A good workout during quarantine will keep you healthy—and saneWith so much uncertainty in the world, it’s easy to be overwhelmed by fear and anxiety. But there are ways you can get through this. One of them is by taking care of your bodies.
As we enter the third week of a nationwide lockdown, tensions are running high. While some of us are working remotely and have enough to keep busy, there are many who have a lot of time at hand. And staying at home for such a prolonged period of time can pose a significant challenge for us to take care of our mental health and to remain physically active.
While staying at home and doing little physical activity can directly influence our weight, sedentary behaviour can have adverse, negative effects on our overall well-being as well—particularly in such a time of uncertainty. Thus, we must find ways to get ourselves moving and keep our brain and muscles active with any sort of activity that makes us move and gets our hearts pumping to strengthen our immune system and improve our mental health.
A good workout can be a real energy booster
How many of you feel down and low being indoors, away from family and friends? Well, exercising can help you fight that feeling. Many studies have shown that regular exercise can significantly increase energy levels for people suffering from chronic fatigue syndrome (CFS) and other serious illnesses.
As we are social beings, being under lockdown and trying to maintain social distancing can take a toll on our mental health, causing additional stress and making things all the more challenging. At such a time, physical activity can be a valuable tool to help you kill time, be fit and protect your health.
It can make you happier
Exercise has been proven to improve one’s mood and reduce feelings of anxiety and stress. This is because when we exercise, our brain becomes more sensitive to the hormones serotonin and norepinephrine which relieve feelings of depression. Additionally, exercise can increase the production of endorphins, known as ‘the happy hormone’, which are known to help produce positive feelings and reduce the perception of pain.
Furthermore, exercise has been shown to reduce anxiety. What’s best is that it doesn't matter how intense your workout is: your mood can benefit from exercise no matter the level of intensity of the physical activity.
Physical activity can relieve you of stress
Have you ever noticed how your body feels when you’re under a lot of stress? Your muscles tense up, your heart feels heavy, your neck hurts and in extreme cases, you get painful headaches. You may also experience insomnia, heartburn, stomachaches, even diarrhea. It is an uncomfortable space to be in. But exercising is an effective way to break away from this.
As well as releasing endorphins in the brain, working out, or any kind of physical activity, helps to relax the muscles and relieve tension in the body. And because the body and mind are closely linked, when your body feels better so will your mind. Good mental health directly leads to good physical health.

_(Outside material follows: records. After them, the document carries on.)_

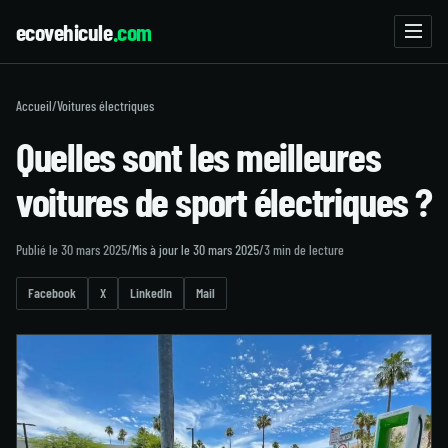
ecovehicule
.com
Accueil
/
Voitures électriques
Quelles sont les meilleures
voitures de sport électriques ?
Publié le 30 mars 2025
/
Mis à jour le 30 mars 2025
/
3 min de lecture
Facebook
X
LinkedIn
Mail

The best part: you don’t have to do an intense workout regimen
You don’t have to engage in intense sweat sessions to reap benefits. You can do that by keeping yourself engaged and active, such as helping out with household chores, finishing tasks you had left incomplete, learning new skills online, dancing along or playing games with family members. You can even just walk up and down the stairs, in your garden or even in your room for 10-15 minutes for a few times a day. You could also focus on doing some yoga and stretching while you are watching television or Netflix.
The World Health Organization recommends 150 minutes of moderate-intensity or 75 minutes of vigorous-intensity physical activity per week. All gyms are closed because of the lockdown, but this level of physical activity can be achieved even at home, with no special equipment and with limited space. All that matters is that you keep moving: every step counts.
It is enough to get your daily dose of cardio and strength workout. Here's a small circuit workout everyone can do at home along with family and partners. Find some space where you can move easily, get a water bottle and a towel, set your timer, and get moving.
Workout of the day:
1. Jumping Jacks
2. Squats/weighted squat (If you have weights, then great; if you don’t then fill your backpack with books or clothes to make it as heavy as you’re comfortable carrying.)
3. Sit ups/crunches
4. Push ups/knee push ups
6. Wall sit hold
7. Elbow plank hold
8. Mountain climbers
9. Lunges/ with weighted backpack
Some things to keep in mind:
Start off with 5-10 mins of warm up stretches, focusing on all the major joints and muscles of the body, which will help prevent muscle injuries during workout.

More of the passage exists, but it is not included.